§ About this exercise:
Every line from the first one in the data below through the line holding "Мебельный щит, лестницы" is to be written out exactly, with the pictures omitted.

[Items listed in a dataset]
┄┄┄┄┄┄┄┄┄┄┄┄┄┄┄┄┄┄┄┄

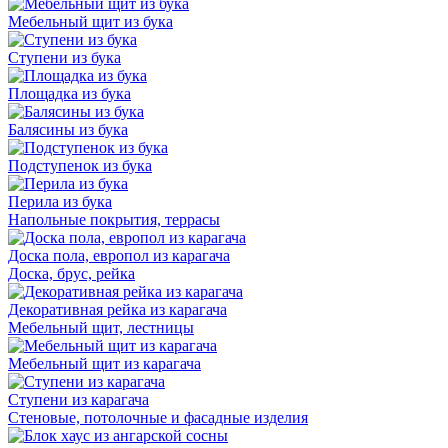
Мебельный щит из бука
Ступени из бука
Площадка из бука
Балясины из бука
Подступенок из бука
Перила из бука
Напольные покрытия, террасы
Доска пола, европол из карагача
Доска, брус, рейка
Декоративная рейка из карагача
Мебельный щит, лестницы
Мебельный щит из карагача
Ступени из карагача
Стеновые, потолочные и фасадные изделия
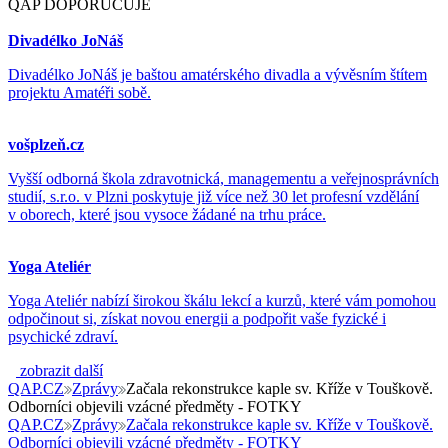
QAP DOPORUČUJE
Divadélko JoNáš
Divadélko JoNáš je baštou amatérského divadla a vývěsním štítem
projektu Amatéři sobě.
vošplzeň.cz
Vyšší odborná škola zdravotnická, managementu a veřejnosprávních
studií, s.r.o. v Plzni poskytuje již více než 30 let profesní vzdělání
v oborech, které jsou vysoce žádané na trhu práce.
Yoga Ateliér
Yoga Ateliér nabízí širokou škálu lekcí a kurzů, které vám pomohou
odpočinout si, získat novou energii a podpořit vaše fyzické i
psychické zdraví.
zobrazit další
QAP.CZ
Zprávy
Začala rekonstrukce kaple sv. Kříže v Touškově.
Odborníci objevili vzácné předměty - FOTKY
QAP.CZ
Zprávy
Začala rekonstrukce kaple sv. Kříže v Touškově.
Odborníci objevili vzácné předměty - FOTKY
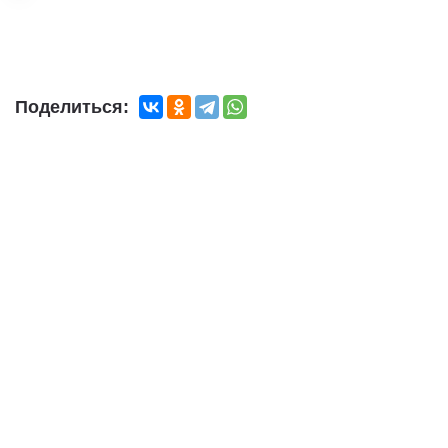
Поделиться:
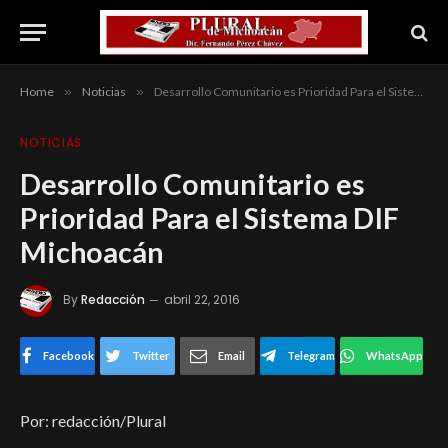
Home
»
Noticias
»
Desarrollo Comunitario es Prioridad Para el Sistema DIF Michoacán
NOTICIAS
Desarrollo Comunitario es
Prioridad Para el Sistema DIF
Michoacán
By
Redacción
abril 22, 2016
Facebook
Twitter
Email
Telegram
WhatsApp
Por: redacción/Plural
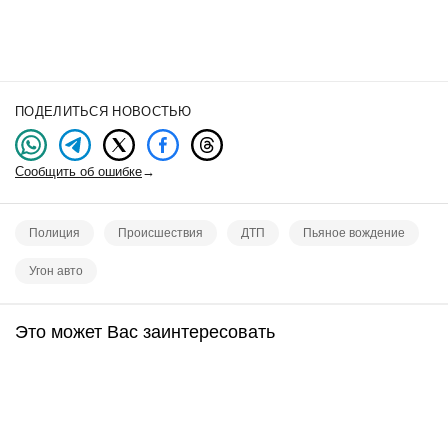
ПОДЕЛИТЬСЯ НОВОСТЬЮ
Сообщить об ошибке
→
Полиция
Происшествия
ДТП
Пьяное вождение
Угон авто
Это может Вас заинтересовать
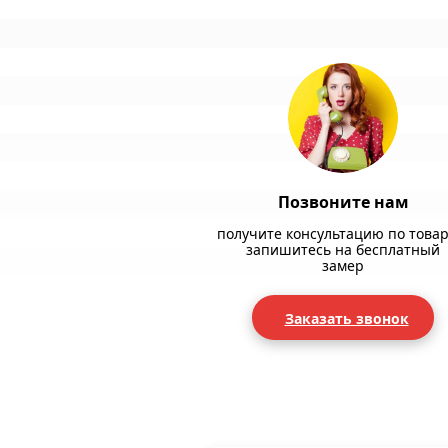
Позвоните нам
получите консультацию по товар
запишитесь на бесплатный
замер
Заказать звонок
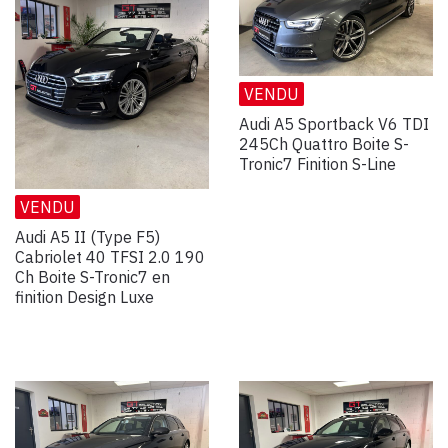
VENDU
Audi A5 Sportback V6 TDI
245Ch Quattro Boite S-
Tronic7 Finition S-Line
VENDU
Audi A5 II (Type F5)
Cabriolet 40 TFSI 2.0 190
Ch Boite S-Tronic7 en
finition Design Luxe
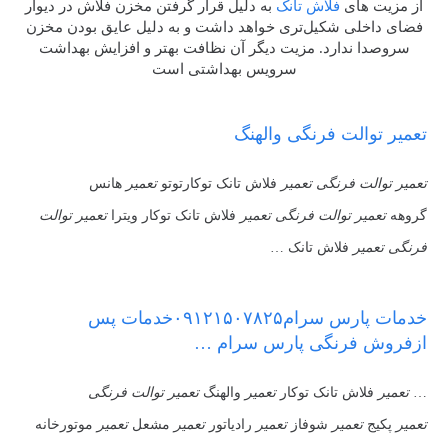
از مزیت های
فلاش تانک
به دلیل قرار گرفتن مخزن فلاش در دیوار
فضای داخلی شکیل‌تری خواهد داشت و به دلیل عایق بودن مخزن
سروصدا ندارد. مزیت دیگر آن نظافت بهتر و افزایش بهداشت
سرویس بهداشتی است
تعمیر توالت فرنگی والهنگ
تعمیر توالت فرنگی تعمیر
فلاش تانک توکارتوتو
تعمیر
هانس
گروهه
تعمیر توالت فرنگی تعمیر
فلاش تانک توکار ویترا
تعمیر توالت
فرنگی تعمیر
فلاش تانک …
خدمات پارس سرام۰۹۱۲۱۵۰۷۸۲۵خدمات پس
ازفروش فرنگی پارس سرام …
…
تعمیر
فلاش تانک توکار
تعمیر
والهنگ
تعمیر توالت فرنگی
تعمیر
پکیج
تعمیر
شوفاز
تعمیر
رادیاتور
تعمیر
مشعل
تعمیر
موتورخانه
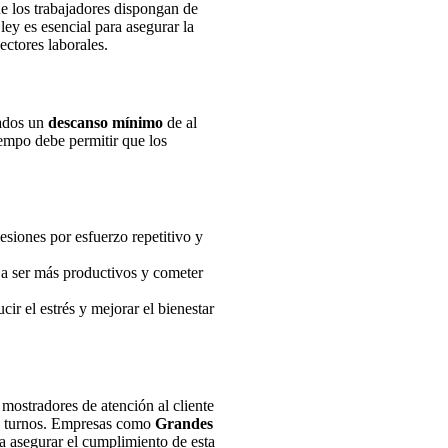
ue los trabajadores dispongan de
ey es esencial para asegurar la
ectores laborales.
eados un
descanso mínimo
de al
iempo debe permitir que los
esiones por esfuerzo repetitivo y
a ser más productivos y cometer
r el estrés y mejorar el bienestar
 mostradores de atención al cliente
sus turnos. Empresas como
Grandes
a asegurar el cumplimiento de esta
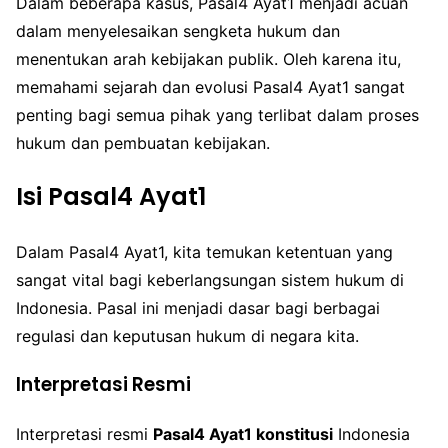
Dalam beberapa kasus, Pasal4 Ayat1 menjadi acuan
dalam menyelesaikan sengketa hukum dan
menentukan arah kebijakan publik. Oleh karena itu,
memahami sejarah dan evolusi Pasal4 Ayat1 sangat
penting bagi semua pihak yang terlibat dalam proses
hukum dan pembuatan kebijakan.
Isi Pasal4 Ayat1
Dalam Pasal4 Ayat1, kita temukan ketentuan yang
sangat vital bagi keberlangsungan sistem hukum di
Indonesia. Pasal ini menjadi dasar bagi berbagai
regulasi dan keputusan hukum di negara kita.
Interpretasi Resmi
Interpretasi resmi
Pasal4 Ayat1 konstitusi
Indonesia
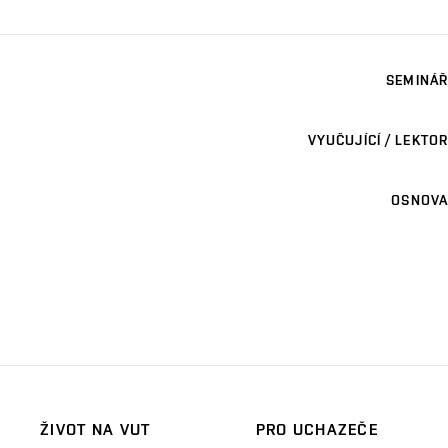
SEMINÁŘ
VYUČUJÍCÍ / LEKTOR
OSNOVA
ŽIVOT NA VUT
PRO UCHAZEČE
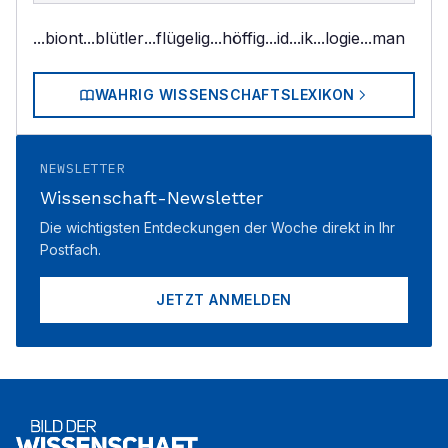
...biont
...blütler
...flügelig
...höffig
...id
...ik
...logie
...man
WAHRIG WISSENSCHAFTSLEXIKON
NEWSLETTER
Wissenschaft-Newsletter
Die wichtigsten Entdeckungen der Woche direkt in Ihr
Postfach.
JETZT ANMELDEN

┄┄┄┄┄┄┄┄┄┄┄┄┄┄┄┄┄┄┄┄

§ Solution to the exercise:
Мебельный щит из бука
Ступени из бука
Площадка из бука
Балясины из бука
Подступенок из бука
Перила из бука
Напольные покрытия, террасы
Доска пола, европол из карагача
Доска, брус, рейка
Декоративная рейка из карагача
Мебельный щит, лестницы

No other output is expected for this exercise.